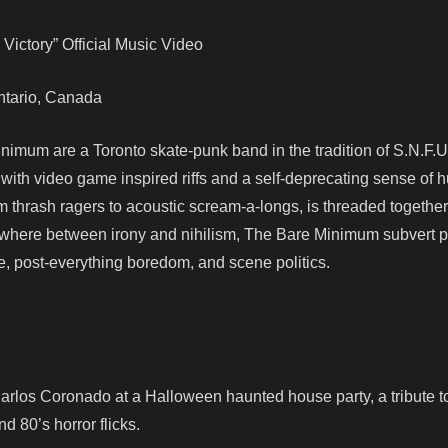
Victory” Official Music Video
 Ontario, Canada
nimum are a Toronto skate-punk band in the tradition of S.N.F.U
ith video game inspired riffs and a self-deprecating sense of 
om thrash ragers to acoustic scream-a-longs, is threaded together
mewhere between irony and nihilism, The Bare Minimum subvert 
re, post-everything boredom, and scene politics.
arlos Coronado at a Halloween haunted house party, a tribute to
d 80’s horror flicks.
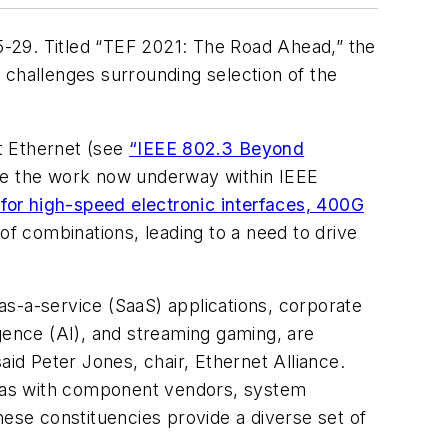
-29. Titled “TEF 2021: The Road Ahead,” the
y challenges surrounding selection of the
t Ethernet (see
“IEEE 802.3 Beyond
rage the work now underway within IEEE
 for high-speed electronic interfaces, 400G
f combinations, leading to a need to drive
as-a-service (SaaS) applications, corporate
gence (AI), and streaming gaming, are
said Peter Jones, chair, Ethernet Alliance.
ideas with component vendors, system
se constituencies provide a diverse set of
┄┄┄┄┄┄
**Exercise instructions**: Report back every line of the entries in which "IEEE" occurs.

**Exercise solution**:
“IEEE 802.3 Beyond
rage the work now underway within IEEE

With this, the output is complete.